Start of Dataset records

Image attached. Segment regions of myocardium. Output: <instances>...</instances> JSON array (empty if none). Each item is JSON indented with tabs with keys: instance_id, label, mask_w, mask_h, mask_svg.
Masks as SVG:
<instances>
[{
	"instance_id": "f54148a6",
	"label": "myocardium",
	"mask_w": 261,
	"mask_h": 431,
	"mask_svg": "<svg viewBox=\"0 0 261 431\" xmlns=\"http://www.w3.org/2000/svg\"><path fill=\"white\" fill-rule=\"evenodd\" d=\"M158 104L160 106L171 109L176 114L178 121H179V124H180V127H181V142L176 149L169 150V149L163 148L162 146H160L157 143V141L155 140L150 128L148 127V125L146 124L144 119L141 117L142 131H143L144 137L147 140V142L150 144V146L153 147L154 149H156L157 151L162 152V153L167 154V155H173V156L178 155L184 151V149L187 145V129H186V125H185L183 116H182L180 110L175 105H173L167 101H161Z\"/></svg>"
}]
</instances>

End of Dataset records

A complete and exact transcription of the material is required.

Solved exercise:
Image attached. Segment regions of myocardium. Output: <instances>...</instances> JSON array (empty if none). Each item is JSON indented with tabs with keys: instance_id, label, mask_w, mask_h, mask_svg.
Masks as SVG:
<instances>
[{
	"instance_id": "f54148a6",
	"label": "myocardium",
	"mask_w": 261,
	"mask_h": 431,
	"mask_svg": "<svg viewBox=\"0 0 261 431\" xmlns=\"http://www.w3.org/2000/svg\"><path fill=\"white\" fill-rule=\"evenodd\" d=\"M158 104L160 106L171 109L176 114L178 121H179V124H180V127H181V142L176 149L169 150V149L163 148L162 146H160L157 143V141L155 140L150 128L148 127V125L146 124L144 119L141 117L142 131H143L144 137L147 140V142L150 144V146L153 147L154 149H156L157 151L162 152V153L167 154V155H173V156L178 155L184 151V149L187 145V129H186V125H185L183 116H182L180 110L175 105H173L167 101H161Z\"/></svg>"
}]
</instances>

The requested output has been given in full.